[Source data]
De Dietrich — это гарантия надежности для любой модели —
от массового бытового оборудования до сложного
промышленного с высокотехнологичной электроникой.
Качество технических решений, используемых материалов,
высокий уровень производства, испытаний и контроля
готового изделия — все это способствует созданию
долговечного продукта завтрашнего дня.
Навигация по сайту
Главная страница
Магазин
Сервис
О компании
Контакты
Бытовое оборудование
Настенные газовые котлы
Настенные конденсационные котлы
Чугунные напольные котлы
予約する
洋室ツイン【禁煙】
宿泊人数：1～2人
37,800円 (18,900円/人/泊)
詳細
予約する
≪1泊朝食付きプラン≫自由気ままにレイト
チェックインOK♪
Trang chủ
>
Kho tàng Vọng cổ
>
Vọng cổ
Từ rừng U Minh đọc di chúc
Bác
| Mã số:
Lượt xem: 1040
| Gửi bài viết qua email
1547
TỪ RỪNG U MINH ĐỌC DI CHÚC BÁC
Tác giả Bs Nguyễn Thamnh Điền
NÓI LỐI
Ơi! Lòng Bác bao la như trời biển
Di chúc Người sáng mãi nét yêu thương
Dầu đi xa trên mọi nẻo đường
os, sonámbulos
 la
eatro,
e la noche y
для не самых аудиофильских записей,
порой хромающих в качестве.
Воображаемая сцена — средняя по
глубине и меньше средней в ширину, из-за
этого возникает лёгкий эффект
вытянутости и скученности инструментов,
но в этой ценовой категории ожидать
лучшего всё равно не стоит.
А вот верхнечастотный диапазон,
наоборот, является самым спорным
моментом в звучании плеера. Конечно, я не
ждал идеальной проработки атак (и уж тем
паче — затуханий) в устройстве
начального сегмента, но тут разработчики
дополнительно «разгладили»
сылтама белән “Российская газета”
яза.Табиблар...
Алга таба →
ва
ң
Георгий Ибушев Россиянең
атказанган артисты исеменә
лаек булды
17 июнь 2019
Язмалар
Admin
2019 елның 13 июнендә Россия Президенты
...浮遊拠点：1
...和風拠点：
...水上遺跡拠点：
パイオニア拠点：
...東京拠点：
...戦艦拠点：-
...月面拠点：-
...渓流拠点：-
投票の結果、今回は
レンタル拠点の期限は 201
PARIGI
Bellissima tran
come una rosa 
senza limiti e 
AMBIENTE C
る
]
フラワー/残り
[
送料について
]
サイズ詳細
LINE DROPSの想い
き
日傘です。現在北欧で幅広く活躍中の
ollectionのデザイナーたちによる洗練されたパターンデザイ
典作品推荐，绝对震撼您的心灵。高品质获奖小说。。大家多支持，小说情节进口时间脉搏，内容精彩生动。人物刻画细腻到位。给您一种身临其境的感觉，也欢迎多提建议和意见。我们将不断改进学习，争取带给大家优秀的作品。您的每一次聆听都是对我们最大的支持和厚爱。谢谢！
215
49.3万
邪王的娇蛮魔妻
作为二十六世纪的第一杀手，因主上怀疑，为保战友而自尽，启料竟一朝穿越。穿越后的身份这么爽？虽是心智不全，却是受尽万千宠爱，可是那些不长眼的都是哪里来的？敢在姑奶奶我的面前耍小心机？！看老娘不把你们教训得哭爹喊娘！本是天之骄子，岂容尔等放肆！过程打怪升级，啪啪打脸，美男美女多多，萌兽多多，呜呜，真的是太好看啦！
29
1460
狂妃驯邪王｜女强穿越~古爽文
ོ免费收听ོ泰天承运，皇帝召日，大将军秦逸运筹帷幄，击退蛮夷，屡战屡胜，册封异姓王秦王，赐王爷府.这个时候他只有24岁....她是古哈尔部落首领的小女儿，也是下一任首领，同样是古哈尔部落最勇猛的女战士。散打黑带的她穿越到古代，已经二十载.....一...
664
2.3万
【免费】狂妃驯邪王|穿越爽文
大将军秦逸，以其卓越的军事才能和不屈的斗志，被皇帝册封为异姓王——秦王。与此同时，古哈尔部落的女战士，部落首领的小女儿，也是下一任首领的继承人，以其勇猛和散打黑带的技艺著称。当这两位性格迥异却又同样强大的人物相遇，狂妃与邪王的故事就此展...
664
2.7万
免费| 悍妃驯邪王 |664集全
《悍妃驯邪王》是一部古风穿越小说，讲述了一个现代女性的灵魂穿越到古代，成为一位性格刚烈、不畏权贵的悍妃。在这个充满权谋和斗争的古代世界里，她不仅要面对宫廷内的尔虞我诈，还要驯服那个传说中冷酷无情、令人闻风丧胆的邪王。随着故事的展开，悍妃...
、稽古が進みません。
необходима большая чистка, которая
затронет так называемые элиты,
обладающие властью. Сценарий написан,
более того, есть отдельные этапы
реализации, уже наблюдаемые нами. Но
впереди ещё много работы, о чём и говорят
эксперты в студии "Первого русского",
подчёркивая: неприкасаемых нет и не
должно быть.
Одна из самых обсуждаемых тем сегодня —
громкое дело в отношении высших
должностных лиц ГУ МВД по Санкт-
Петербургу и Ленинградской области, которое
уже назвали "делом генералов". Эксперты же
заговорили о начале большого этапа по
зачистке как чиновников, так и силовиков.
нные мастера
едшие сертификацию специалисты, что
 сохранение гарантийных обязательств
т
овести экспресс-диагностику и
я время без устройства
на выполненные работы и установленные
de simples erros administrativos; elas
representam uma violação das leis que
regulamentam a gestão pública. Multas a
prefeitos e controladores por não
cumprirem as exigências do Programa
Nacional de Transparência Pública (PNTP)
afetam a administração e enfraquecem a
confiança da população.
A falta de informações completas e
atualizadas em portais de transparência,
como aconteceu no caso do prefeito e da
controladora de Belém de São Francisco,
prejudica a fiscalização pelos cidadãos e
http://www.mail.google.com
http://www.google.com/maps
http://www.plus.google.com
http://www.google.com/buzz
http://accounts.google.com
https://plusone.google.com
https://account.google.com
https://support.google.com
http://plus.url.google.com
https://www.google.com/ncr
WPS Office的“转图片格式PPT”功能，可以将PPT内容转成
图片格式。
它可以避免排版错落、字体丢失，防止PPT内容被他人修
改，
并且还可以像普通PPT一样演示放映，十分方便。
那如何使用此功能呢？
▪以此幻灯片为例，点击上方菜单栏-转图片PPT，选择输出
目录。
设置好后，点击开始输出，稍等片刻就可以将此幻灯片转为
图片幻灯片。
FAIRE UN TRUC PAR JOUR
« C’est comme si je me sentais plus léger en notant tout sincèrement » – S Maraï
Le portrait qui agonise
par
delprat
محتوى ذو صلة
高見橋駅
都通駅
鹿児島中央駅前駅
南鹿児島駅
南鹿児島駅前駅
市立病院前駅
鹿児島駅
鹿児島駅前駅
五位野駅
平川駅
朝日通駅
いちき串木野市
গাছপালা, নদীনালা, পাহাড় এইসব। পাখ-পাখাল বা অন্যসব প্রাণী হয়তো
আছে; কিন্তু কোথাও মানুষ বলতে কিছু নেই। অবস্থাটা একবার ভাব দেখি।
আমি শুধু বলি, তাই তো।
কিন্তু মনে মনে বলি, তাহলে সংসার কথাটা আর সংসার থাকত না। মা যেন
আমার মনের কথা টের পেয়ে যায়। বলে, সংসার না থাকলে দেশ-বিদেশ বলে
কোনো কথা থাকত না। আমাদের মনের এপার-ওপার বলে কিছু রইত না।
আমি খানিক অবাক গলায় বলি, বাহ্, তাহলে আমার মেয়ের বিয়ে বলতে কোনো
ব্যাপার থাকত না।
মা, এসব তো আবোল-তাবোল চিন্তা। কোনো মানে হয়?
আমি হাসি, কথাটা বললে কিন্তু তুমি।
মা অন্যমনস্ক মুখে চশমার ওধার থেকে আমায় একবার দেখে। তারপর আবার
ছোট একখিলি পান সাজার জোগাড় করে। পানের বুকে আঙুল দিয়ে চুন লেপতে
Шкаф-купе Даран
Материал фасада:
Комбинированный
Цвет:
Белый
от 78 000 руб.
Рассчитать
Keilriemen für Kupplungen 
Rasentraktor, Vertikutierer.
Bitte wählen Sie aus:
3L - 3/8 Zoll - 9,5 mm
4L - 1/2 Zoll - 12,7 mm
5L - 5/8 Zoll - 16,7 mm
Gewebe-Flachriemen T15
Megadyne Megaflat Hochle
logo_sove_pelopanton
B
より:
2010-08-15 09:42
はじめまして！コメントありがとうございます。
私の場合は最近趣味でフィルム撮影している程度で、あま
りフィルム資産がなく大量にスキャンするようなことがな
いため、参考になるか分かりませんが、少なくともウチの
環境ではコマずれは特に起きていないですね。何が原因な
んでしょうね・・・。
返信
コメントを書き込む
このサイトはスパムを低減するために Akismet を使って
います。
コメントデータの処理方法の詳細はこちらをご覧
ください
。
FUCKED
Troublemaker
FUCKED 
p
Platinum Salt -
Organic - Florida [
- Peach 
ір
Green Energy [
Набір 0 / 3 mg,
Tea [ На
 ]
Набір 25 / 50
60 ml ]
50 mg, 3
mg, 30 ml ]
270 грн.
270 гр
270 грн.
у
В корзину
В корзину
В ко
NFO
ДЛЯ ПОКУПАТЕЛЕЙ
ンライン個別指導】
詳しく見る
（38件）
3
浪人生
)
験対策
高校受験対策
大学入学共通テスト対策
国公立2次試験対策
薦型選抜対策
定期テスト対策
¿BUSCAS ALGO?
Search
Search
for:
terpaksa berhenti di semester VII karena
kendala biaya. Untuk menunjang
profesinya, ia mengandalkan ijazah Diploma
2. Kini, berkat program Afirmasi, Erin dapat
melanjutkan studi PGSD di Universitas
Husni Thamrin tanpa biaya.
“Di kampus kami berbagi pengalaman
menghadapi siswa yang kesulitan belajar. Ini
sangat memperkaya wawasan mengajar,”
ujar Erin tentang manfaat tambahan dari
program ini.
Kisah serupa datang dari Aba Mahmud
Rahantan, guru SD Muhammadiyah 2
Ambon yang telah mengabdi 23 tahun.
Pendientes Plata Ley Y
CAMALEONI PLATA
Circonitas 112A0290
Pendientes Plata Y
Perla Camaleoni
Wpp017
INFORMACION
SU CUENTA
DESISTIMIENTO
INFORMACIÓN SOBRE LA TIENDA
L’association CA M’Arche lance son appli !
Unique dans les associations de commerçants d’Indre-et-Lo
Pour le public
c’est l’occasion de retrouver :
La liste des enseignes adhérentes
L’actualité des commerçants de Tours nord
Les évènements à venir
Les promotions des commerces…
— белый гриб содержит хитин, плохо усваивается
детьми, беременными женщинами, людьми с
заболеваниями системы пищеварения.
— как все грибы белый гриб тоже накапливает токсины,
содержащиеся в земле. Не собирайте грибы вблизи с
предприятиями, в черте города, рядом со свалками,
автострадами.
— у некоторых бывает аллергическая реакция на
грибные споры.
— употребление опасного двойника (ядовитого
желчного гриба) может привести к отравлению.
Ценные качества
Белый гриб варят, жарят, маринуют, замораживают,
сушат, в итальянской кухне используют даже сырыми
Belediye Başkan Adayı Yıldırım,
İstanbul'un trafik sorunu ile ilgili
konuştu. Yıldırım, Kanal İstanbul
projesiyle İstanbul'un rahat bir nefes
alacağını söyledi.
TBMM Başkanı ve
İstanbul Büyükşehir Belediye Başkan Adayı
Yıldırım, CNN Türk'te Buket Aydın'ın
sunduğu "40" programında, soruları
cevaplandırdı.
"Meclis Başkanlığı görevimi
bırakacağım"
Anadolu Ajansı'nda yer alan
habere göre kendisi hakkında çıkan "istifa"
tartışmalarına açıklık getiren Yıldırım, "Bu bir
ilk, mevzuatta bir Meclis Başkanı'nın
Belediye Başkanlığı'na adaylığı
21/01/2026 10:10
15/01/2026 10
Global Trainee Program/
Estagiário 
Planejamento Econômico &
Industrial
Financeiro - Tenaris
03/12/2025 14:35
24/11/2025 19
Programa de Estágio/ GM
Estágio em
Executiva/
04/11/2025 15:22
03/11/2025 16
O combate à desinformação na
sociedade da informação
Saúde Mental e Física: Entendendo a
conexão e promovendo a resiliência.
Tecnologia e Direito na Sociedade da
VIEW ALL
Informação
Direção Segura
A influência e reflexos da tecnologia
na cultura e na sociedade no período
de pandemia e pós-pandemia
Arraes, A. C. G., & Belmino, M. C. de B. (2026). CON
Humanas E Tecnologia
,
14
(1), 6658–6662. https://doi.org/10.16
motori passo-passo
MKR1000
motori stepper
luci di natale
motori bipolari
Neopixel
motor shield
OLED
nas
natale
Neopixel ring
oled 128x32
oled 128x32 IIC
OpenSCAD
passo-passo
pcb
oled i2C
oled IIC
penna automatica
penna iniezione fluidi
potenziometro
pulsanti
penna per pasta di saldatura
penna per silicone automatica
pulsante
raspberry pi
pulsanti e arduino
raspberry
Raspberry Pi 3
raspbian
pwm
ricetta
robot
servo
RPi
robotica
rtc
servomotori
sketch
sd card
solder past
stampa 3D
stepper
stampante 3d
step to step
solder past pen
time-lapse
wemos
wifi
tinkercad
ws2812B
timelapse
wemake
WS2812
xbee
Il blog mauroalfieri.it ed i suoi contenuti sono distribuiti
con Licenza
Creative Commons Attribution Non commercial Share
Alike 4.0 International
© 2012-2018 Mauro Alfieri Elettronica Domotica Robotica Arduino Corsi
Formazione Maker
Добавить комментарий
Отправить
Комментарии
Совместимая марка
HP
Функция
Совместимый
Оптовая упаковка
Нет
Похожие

WHAT IS REQUIRED: Every line that holds the word "Belediye" should be copied from the records.

RESULT OF THIS EXERCISE:
Belediye Başkan Adayı Yıldırım,
İstanbul Büyükşehir Belediye Başkan Adayı
Belediye Başkanlığı'na adaylığı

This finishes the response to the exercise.